What is the time complexity of an algorithm that calls a polynomial time algorithm?

Question

I'm having a difficult time understanding time complexities of algorithm. I know that a polynomial time is of the form O(n^m) where m is a constant. Consider the following case where A is a list of elements:

Foo(A)
for each element a in A:
    for each element b in A-a:
        Polynomial-Time-Algorithm-Bar(A, a, b)

If n is the size of A,

1) Am I right in understanding that Foo(A) is also a polynomial time algorithm , because the function Polynomial-Time-Algorithm-Bar is called (n-1)*n times ?

2) When would an algorithm making calls to another polynomial time algorithm become exponential. I understand that if it has a running time of O(n^m) and m is variable and n is constant, then it would be exponential. Can you give me an example of such a case in the above example?

Answer 1

I assume $n$ is the number of entries in array/set A.

1. Yes, since polynomials are closed against multiplication; specifically, $n(n-1) \cdot p(n)$ is always polynomially bounded as long as $p(n)$ is polynomially bounded.

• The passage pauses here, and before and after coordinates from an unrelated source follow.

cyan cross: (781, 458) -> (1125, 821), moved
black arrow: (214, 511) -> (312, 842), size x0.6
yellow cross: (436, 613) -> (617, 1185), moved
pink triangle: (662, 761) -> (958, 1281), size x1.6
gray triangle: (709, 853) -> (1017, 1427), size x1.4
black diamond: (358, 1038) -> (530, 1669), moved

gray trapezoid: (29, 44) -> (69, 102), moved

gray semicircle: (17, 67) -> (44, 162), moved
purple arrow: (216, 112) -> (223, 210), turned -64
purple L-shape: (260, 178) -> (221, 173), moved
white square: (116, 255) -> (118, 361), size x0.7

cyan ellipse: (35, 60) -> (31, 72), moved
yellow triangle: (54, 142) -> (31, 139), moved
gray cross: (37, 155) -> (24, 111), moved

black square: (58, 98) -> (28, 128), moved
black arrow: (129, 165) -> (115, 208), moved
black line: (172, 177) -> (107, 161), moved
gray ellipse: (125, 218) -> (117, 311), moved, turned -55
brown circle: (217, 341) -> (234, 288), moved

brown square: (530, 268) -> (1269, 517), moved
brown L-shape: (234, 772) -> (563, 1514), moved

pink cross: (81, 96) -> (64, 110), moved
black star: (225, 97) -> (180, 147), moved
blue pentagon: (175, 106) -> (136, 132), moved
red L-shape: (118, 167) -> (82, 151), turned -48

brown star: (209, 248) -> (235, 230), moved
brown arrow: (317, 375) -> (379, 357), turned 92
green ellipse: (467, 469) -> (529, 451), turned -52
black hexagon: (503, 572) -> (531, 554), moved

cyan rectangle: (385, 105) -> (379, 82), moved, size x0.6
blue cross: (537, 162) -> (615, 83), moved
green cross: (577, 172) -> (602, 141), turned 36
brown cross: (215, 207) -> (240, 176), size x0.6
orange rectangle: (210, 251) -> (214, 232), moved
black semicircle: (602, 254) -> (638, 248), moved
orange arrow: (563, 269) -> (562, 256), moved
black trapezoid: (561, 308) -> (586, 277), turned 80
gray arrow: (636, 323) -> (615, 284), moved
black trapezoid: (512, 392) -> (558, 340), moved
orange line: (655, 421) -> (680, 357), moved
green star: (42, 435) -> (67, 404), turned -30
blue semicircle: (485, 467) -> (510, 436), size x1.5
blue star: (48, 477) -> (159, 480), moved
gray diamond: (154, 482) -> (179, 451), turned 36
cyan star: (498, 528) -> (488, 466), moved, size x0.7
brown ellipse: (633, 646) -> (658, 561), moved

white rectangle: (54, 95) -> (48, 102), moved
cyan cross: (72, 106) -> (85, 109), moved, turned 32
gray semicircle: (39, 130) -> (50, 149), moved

2. As a consequence, the only way to achieve exponential running-time by calling a polynomial-time algorithm with parts of the original input is to call it exponentially often.

   Example:

   Foo(A)
     if |A| >= 2
       a = A[0]
       b = A[1]
       Polynomial-Time-Algorithm-Bar(A, a, b)
       Foo(A - a)
       Foo(A - b)
   

   The number of calls to PTA-Bar is given by

   $\qquad\begin{align*} C(0) &= 0,\\ C(1) &= 0,\\ C(n) &= 2C(n-1) + 1, \qquad n \geq 2, \end{align*}$

   which solves to $C(n) = 2^{n-1} - 1$ for $n \geq 1$. Ergo, the running time of Foo is in $\Omega\bigl( 2^n \cdot p(n) \bigr)$ if PTA-Bar takes time $p(n)$.